Biosciences Research Division, Department of Primary Industries, Bundoora, VIC 3083, Australia.
J Anim Sci. 2012 Oct;90(10):3375-84. doi: 10.2527/jas.2011-4557.
In genome-wide association studies, failure to remove variation due to population structure results in spurious associations. In contrast, for predictions of future phenotypes or estimated breeding values from dense SNP data, exploiting population structure arising from relatedness can actually increase the accuracy of prediction in some cases, for example, when the selection candidates are offspring of the reference population where the prediction equation was derived. In populations with large effective population size or with multiple breeds and strains, it has not been demonstrated whether and when accounting for or removing variation due to population structure will affect the accuracy of genomic prediction. Our aim in this study was to determine whether accounting for population structure would increase the accuracy of genomic predictions, both within and across breeds. First, we have attempted to decompose the accuracy of genomic prediction into contributions from population structure or linkage disequilibrium (LD) between markers and QTL using a diverse multi-breed sheep (Ovis aries) data set, genotyped for 48,640 SNP. We demonstrate that SNP from a single chromosome can achieve up to 86% of the accuracy for genomic predictions using all SNP. This result suggests that most of the prediction accuracy is due to population structure, because a single chromosome is expected to capture relationships but is unlikely to contain all QTL. We then explored principal component analysis (PCA) as an approach to disentangle the respective contributions of population structure and LD between SNP and QTL to the accuracy of genomic predictions.
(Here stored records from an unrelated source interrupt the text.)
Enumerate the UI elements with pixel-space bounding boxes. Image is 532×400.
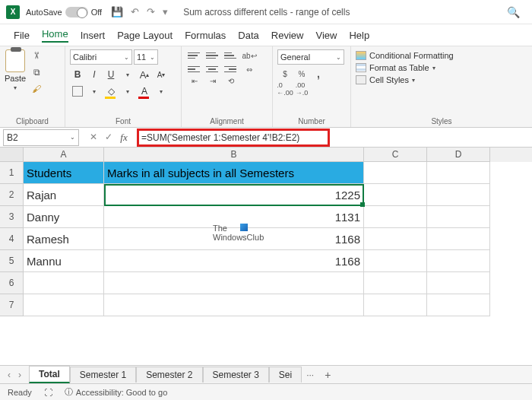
font-color-button[interactable]: A xyxy=(137,84,152,98)
sheet-tab-total[interactable]: Total xyxy=(29,366,70,383)
col-header-C[interactable]: C xyxy=(364,148,427,162)
percent-icon[interactable]: % xyxy=(294,68,309,80)
save-icon[interactable]: 💾 xyxy=(111,6,123,17)
cell-C6[interactable] xyxy=(364,272,427,294)
qat-dropdown-icon[interactable]: ▾ xyxy=(163,6,168,17)
cell-C3[interactable] xyxy=(364,206,427,228)
cell-C4[interactable] xyxy=(364,228,427,250)
wrap-text-icon[interactable]: ab↩ xyxy=(241,49,258,62)
autosave-toggle[interactable]: AutoSave Off xyxy=(26,7,102,17)
indent-inc-icon[interactable]: ⇥ xyxy=(204,77,221,85)
cell-A6[interactable] xyxy=(24,272,104,294)
undo-icon[interactable]: ↶ xyxy=(131,6,139,17)
merge-center-icon[interactable]: ⇔ xyxy=(241,63,258,75)
format-painter-icon[interactable]: 🖌 xyxy=(30,83,43,95)
italic-button[interactable]: I xyxy=(87,68,102,81)
indent-dec-icon[interactable]: ⇤ xyxy=(186,77,203,85)
number-format-combo[interactable]: General⌄ xyxy=(277,49,344,65)
accept-formula-icon[interactable]: ✓ xyxy=(102,132,116,144)
tab-review[interactable]: Review xyxy=(271,30,304,41)
cell-A5[interactable]: Mannu xyxy=(24,250,104,272)
row-header-1[interactable]: 1 xyxy=(0,162,24,184)
cell-A7[interactable] xyxy=(24,294,104,316)
cell-A1[interactable]: Students xyxy=(24,162,104,184)
sheet-next-icon[interactable]: › xyxy=(18,370,21,380)
cell-C7[interactable] xyxy=(364,294,427,316)
sheet-prev-icon[interactable]: ‹ xyxy=(8,370,11,380)
cell-A3[interactable]: Danny xyxy=(24,206,104,228)
cell-B2[interactable]: 1225 xyxy=(104,184,364,206)
border-button[interactable] xyxy=(70,84,85,98)
underline-button[interactable]: U xyxy=(103,68,119,81)
sheet-add-icon[interactable]: + xyxy=(318,369,337,381)
cell-styles-button[interactable]: Cell Styles ▾ xyxy=(356,75,527,84)
toggle-switch[interactable] xyxy=(65,7,88,17)
tab-view[interactable]: View xyxy=(315,30,337,41)
font-size-combo[interactable]: 11⌄ xyxy=(134,49,158,65)
tab-home[interactable]: Home xyxy=(42,28,68,43)
tab-formulas[interactable]: Formulas xyxy=(185,30,226,41)
paste-button[interactable]: Paste ▾ xyxy=(5,49,26,91)
format-as-table-button[interactable]: Format as Table ▾ xyxy=(356,63,527,72)
cell-B6[interactable] xyxy=(104,272,364,294)
decrease-font-icon[interactable]: A▾ xyxy=(154,68,169,81)
align-left-icon[interactable] xyxy=(186,63,201,75)
fill-color-button[interactable]: ◇ xyxy=(103,84,119,98)
comma-icon[interactable]: , xyxy=(311,68,326,80)
tab-file[interactable]: File xyxy=(14,30,30,41)
cell-B7[interactable] xyxy=(104,294,364,316)
cell-D5[interactable] xyxy=(427,250,490,272)
accessibility-status[interactable]: ⓘ Accessibility: Good to go xyxy=(65,386,167,398)
fill-dd-icon[interactable]: ▾ xyxy=(120,84,135,98)
cancel-formula-icon[interactable]: ✕ xyxy=(87,132,100,144)
copy-icon[interactable]: ⧉ xyxy=(30,66,43,78)
sheet-more-icon[interactable]: ··· xyxy=(302,370,318,380)
cell-D3[interactable] xyxy=(427,206,490,228)
cell-A2[interactable]: Rajan xyxy=(24,184,104,206)
cell-D7[interactable] xyxy=(427,294,490,316)
row-header-7[interactable]: 7 xyxy=(0,294,24,316)
align-right-icon[interactable] xyxy=(223,63,238,75)
conditional-formatting-button[interactable]: Conditional Formatting xyxy=(356,51,527,60)
cell-D4[interactable] xyxy=(427,228,490,250)
col-header-D[interactable]: D xyxy=(427,148,490,162)
fontcolor-dd-icon[interactable]: ▾ xyxy=(154,84,169,98)
row-header-2[interactable]: 2 xyxy=(0,184,24,206)
row-header-5[interactable]: 5 xyxy=(0,250,24,272)
cell-B1[interactable]: Marks in all subjects in all Semesters xyxy=(104,162,364,184)
fx-icon[interactable]: fx xyxy=(117,132,131,144)
increase-decimal-icon[interactable]: .00→.0 xyxy=(294,83,309,95)
cell-C1[interactable] xyxy=(364,162,427,184)
col-header-A[interactable]: A xyxy=(24,148,104,162)
align-middle-icon[interactable] xyxy=(204,49,220,62)
sheet-tab-semester3[interactable]: Semester 3 xyxy=(203,367,269,383)
decrease-decimal-icon[interactable]: .0←.00 xyxy=(277,83,293,95)
sheet-tab-semester1[interactable]: Semester 1 xyxy=(70,367,136,383)
sheet-tab-semester2[interactable]: Semester 2 xyxy=(136,367,202,383)
increase-font-icon[interactable]: A▴ xyxy=(137,68,152,81)
align-top-icon[interactable] xyxy=(186,49,201,62)
cell-B5[interactable]: 1168 xyxy=(104,250,364,272)
tab-data[interactable]: Data xyxy=(238,30,258,41)
col-header-B[interactable]: B xyxy=(104,148,364,162)
cell-B3[interactable]: 1131 xyxy=(104,206,364,228)
cell-D2[interactable] xyxy=(427,184,490,206)
sheet-tab-semester4[interactable]: Sei xyxy=(269,367,302,383)
tab-page-layout[interactable]: Page Layout xyxy=(117,30,173,41)
cut-icon[interactable]: ✂ xyxy=(30,49,43,62)
cell-C5[interactable] xyxy=(364,250,427,272)
redo-icon[interactable]: ↷ xyxy=(147,6,155,17)
cell-A4[interactable]: Ramesh xyxy=(24,228,104,250)
search-icon[interactable]: 🔍 xyxy=(507,6,520,18)
orientation-icon[interactable]: ⟲ xyxy=(223,77,239,85)
name-box[interactable]: B2⌄ xyxy=(3,129,79,146)
border-dd-icon[interactable]: ▾ xyxy=(87,84,102,98)
tab-help[interactable]: Help xyxy=(349,30,369,41)
select-all-corner[interactable] xyxy=(0,148,24,162)
cell-D6[interactable] xyxy=(427,272,490,294)
font-name-combo[interactable]: Calibri⌄ xyxy=(70,49,132,65)
cell-C2[interactable] xyxy=(364,184,427,206)
font-dd-icon[interactable]: ▾ xyxy=(120,68,135,81)
tab-insert[interactable]: Insert xyxy=(81,30,106,41)
currency-icon[interactable]: $ xyxy=(277,68,293,80)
Results showed that fitting an increasing number of principle components (PC; as covariates) decreased within breed accuracy until a lower plateau was reached. We speculate that this plateau is a measure of the accuracy due to LD. In conclusion, a large proportion of the accuracy for genomic predictions in our data was due to variation associated with population structure. Surprisingly, accounting for this structure generally decreased the accuracy of across breed genomic predictions.
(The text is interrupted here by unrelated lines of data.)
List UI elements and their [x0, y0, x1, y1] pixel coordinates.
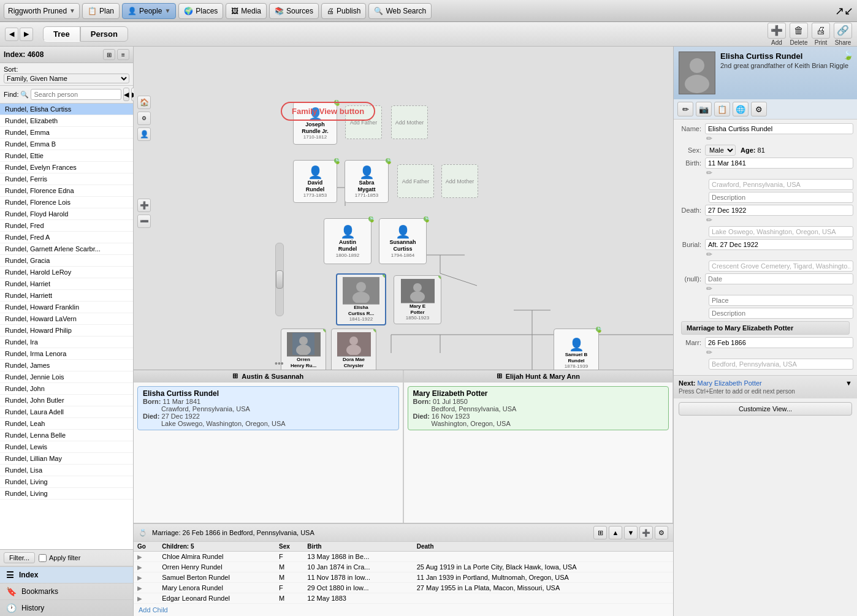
nav-people[interactable]: 👤 People ▼ — [122, 3, 176, 19]
child-row[interactable]: ▶ Edgar Leonard Rundel M 12 May 1883 — [134, 593, 673, 604]
apply-filter-checkbox[interactable] — [39, 554, 47, 562]
zoom-out-btn[interactable]: ➖ — [137, 215, 151, 228]
person-list-item[interactable]: Rundel, Ettie — [0, 150, 133, 162]
zoom-slider[interactable] — [275, 243, 284, 316]
next-chevron-icon[interactable]: ▼ — [845, 379, 852, 387]
node-add-father-1[interactable]: Add Father — [345, 105, 382, 139]
nav-sources[interactable]: 📚 Sources — [269, 3, 319, 19]
node-add-mother-2[interactable]: Add Mother — [441, 164, 478, 198]
person-list-item[interactable]: Rundel, Harriet — [0, 278, 133, 290]
marriage-header-button[interactable]: Marriage to Mary Elizabeth Potter — [681, 321, 850, 335]
person-list-item[interactable]: Rundel, Harold LeRoy — [0, 267, 133, 278]
child-row[interactable]: ▶ Orren Henry Rundel M 10 Jan 1874 in Cr… — [134, 562, 673, 572]
node-add-father-2[interactable]: Add Father — [397, 164, 434, 198]
person-list-item[interactable]: Rundel, James — [0, 360, 133, 371]
person-list-item[interactable]: Rundel, Ferris — [0, 173, 133, 185]
death-edit-icon[interactable]: ✏ — [706, 216, 712, 224]
birth-edit-icon[interactable]: ✏ — [706, 169, 712, 177]
marriage-action-btn[interactable]: ⚙ — [655, 526, 668, 539]
marriage-edit-btn[interactable]: ⊞ — [593, 526, 607, 539]
null-desc-input[interactable] — [709, 308, 853, 319]
elisha-family-card[interactable]: Elisha Curtiss Rundel Born: 11 Mar 1841 … — [137, 386, 399, 430]
nav-tab-bookmarks[interactable]: 🔖 Bookmarks — [0, 583, 133, 599]
tree-area[interactable]: Family View button 🏠 ⚙ 👤 ➕ ➖ 🍃 👤 JosephR… — [134, 47, 673, 370]
death-date-input[interactable] — [705, 205, 853, 216]
search-input[interactable] — [31, 89, 121, 100]
person-list-item[interactable]: Rundel, Harriett — [0, 290, 133, 302]
nav-extra-btn[interactable]: ↗↙ — [835, 4, 853, 18]
person-list-item[interactable]: Rundel, Laura Adell — [0, 406, 133, 418]
person-list-item[interactable]: Rundel, Living — [0, 476, 133, 488]
action-media-btn[interactable]: 📷 — [696, 102, 712, 116]
marriage-up-btn[interactable]: ▲ — [609, 526, 622, 539]
birth-place-input[interactable] — [709, 179, 853, 190]
node-mary-e[interactable]: 🍃 Mary EPotter 1850-1923 — [394, 275, 441, 324]
index-view-btn1[interactable]: ⊞ — [103, 49, 115, 60]
nav-places[interactable]: 🌍 Places — [178, 3, 223, 19]
name-input[interactable] — [705, 123, 853, 134]
mary-family-card[interactable]: Mary Elizabeth Potter Born: 01 Jul 1850 … — [408, 386, 669, 430]
child-go-btn[interactable]: ▶ — [134, 583, 158, 593]
person-list-item[interactable]: Rundel, Elisha Curtiss — [0, 104, 133, 115]
person-list-item[interactable]: Rundel, Gracia — [0, 255, 133, 267]
node-sabra[interactable]: 🍃 👤 SabraMygatt 1771-1853 — [345, 160, 389, 203]
burial-date-input[interactable] — [705, 239, 853, 250]
node-add-mother-1[interactable]: Add Mother — [391, 105, 428, 139]
person-list-item[interactable]: Rundel, Lewis — [0, 441, 133, 453]
action-more-btn[interactable]: ⚙ — [751, 102, 767, 116]
null-place-input[interactable] — [709, 295, 853, 306]
back-button[interactable]: ◀ — [5, 28, 18, 41]
child-row[interactable]: ▶ Chloe Almira Rundel F 13 May 1868 in B… — [134, 552, 673, 562]
name-edit-icon[interactable]: ✏ — [706, 134, 712, 143]
child-go-btn[interactable]: ▶ — [134, 572, 158, 583]
person-icon-btn[interactable]: 👤 — [137, 127, 151, 141]
zoom-in-btn[interactable]: ➕ — [137, 199, 151, 212]
tab-person[interactable]: Person — [80, 26, 128, 42]
person-list-item[interactable]: Rundel, Lenna Belle — [0, 430, 133, 441]
person-list-item[interactable]: Rundel, Florence Edna — [0, 185, 133, 197]
share-button[interactable]: 🔗 Share — [834, 23, 852, 46]
nav-tab-history[interactable]: 🕐 History — [0, 599, 133, 616]
burial-place-input[interactable] — [709, 260, 853, 272]
next-person-link[interactable]: Mary Elizabeth Potter — [698, 379, 762, 387]
marriage-add-btn[interactable]: ➕ — [639, 526, 653, 539]
database-dropdown[interactable]: Riggworth Pruned ▼ — [4, 3, 80, 19]
tab-tree[interactable]: Tree — [43, 26, 80, 42]
child-go-btn[interactable]: ▶ — [134, 562, 158, 572]
person-list-item[interactable]: Rundel, Florence Lois — [0, 197, 133, 208]
node-susannah[interactable]: 🍃 👤 SusannahCurtiss 1794-1864 — [379, 218, 427, 264]
person-list-item[interactable]: Rundel, Emma — [0, 127, 133, 139]
node-dora[interactable]: 🍃 Dora MaeChrysler 1873-1947 — [331, 329, 376, 370]
node-elisha[interactable]: 🍃 ElishaCurtiss R... 1841-1922 — [336, 273, 386, 325]
person-list-item[interactable]: Rundel, Howard LaVern — [0, 313, 133, 325]
delete-button[interactable]: 🗑 Delete — [790, 23, 808, 46]
birth-desc-input[interactable] — [709, 192, 853, 203]
child-go-btn[interactable]: ▶ — [134, 552, 158, 562]
person-list-item[interactable]: Rundel, Howard Franklin — [0, 302, 133, 313]
nav-media[interactable]: 🖼 Media — [226, 3, 267, 19]
marr-place-input[interactable] — [709, 359, 853, 370]
person-list-item[interactable]: Rundel, Fred — [0, 220, 133, 232]
burial-edit-icon[interactable]: ✏ — [706, 250, 712, 259]
nav-plan[interactable]: 📋 Plan — [82, 3, 120, 19]
person-list-item[interactable]: Rundel, Jennie Lois — [0, 371, 133, 383]
birth-date-input[interactable] — [705, 158, 853, 169]
find-prev[interactable]: ◀ — [123, 88, 129, 101]
marr-date-input[interactable] — [705, 337, 853, 348]
person-list-item[interactable]: Rundel, Ira — [0, 337, 133, 348]
node-samuel[interactable]: 🍃 👤 Samuel BRundel 1878-1939 — [554, 329, 599, 370]
nav-publish[interactable]: 🖨 Publish — [321, 3, 366, 19]
person-list-item[interactable]: Rundel, Leah — [0, 418, 133, 430]
person-list-item[interactable]: Rundel, John — [0, 383, 133, 395]
person-list-item[interactable]: Rundel, John Butler — [0, 395, 133, 406]
customize-view-button[interactable]: Customize View... — [679, 402, 852, 416]
person-list-item[interactable]: Rundel, Evelyn Frances — [0, 162, 133, 173]
node-joseph[interactable]: 🍃 👤 JosephRundle Jr. 1710-1812 — [293, 102, 337, 145]
zoom-btn[interactable]: ⚙ — [137, 112, 151, 125]
person-list-item[interactable]: Rundel, Living — [0, 488, 133, 500]
action-edit-btn[interactable]: ✏ — [677, 102, 693, 116]
home-btn[interactable]: 🏠 — [137, 96, 151, 109]
null-edit-icon[interactable]: ✏ — [706, 284, 712, 293]
person-list-item[interactable]: Rundel, Fred A — [0, 232, 133, 243]
death-place-input[interactable] — [709, 226, 853, 237]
在全基因组关联研究中,如果未能去除由于群体结构导致的变异,就会产生虚假关联。相比之下,对于从密集 SNP 数据中预测未来表型或估计的育种值,利用亲缘关系引起的群体结构实际上可以在某些情况下提高预测的准确性,例如,当选择的候选者是从预测方程得出的参考群体的后代时。在具有大有效种群大小或具有多个品种和品系的种群中,尚未证明是否以及何时考虑或去除由于群体结构引起的变异会影响基因组预测的准确性。本研究的目的是确定在品种内和品种间是否考虑群体结构会提高基因组预测的准确性。首先,我们尝试使用具有多种绵羊品种(Ovis aries)的多样化数据集,对 48640 个 SNP 进行基因分型,将基因组预测的准确性分解为群体结构或标记与 QTL 之间的连锁不平衡(LD)的贡献。我们证明,来自单个染色体的 SNP 可以使用所有 SNP 实现高达 86%的基因组预测准确性。这一结果表明,大部分预测准确性归因于群体结构,因为单个染色体有望捕捉到关系,但不太可能包含所有 QTL。然后,我们探索了主成分分析(PCA)作为一种方法,以区分 SNP 与 QTL 之间的群体结构和 LD 对基因组预测准确性的各自贡献。结果表明,随着越来越多的主成分(PC;作为协变量)的拟合,品种内准确性降低,直到达到较低的高原。我们推测这个高原是 LD 导致的准确性的度量。总之,在我们的数据中,基因组预测准确性的很大一部分归因于与群体结构相关的变异。令人惊讶的是,考虑到这种结构通常会降低跨品种基因组预测的准确性。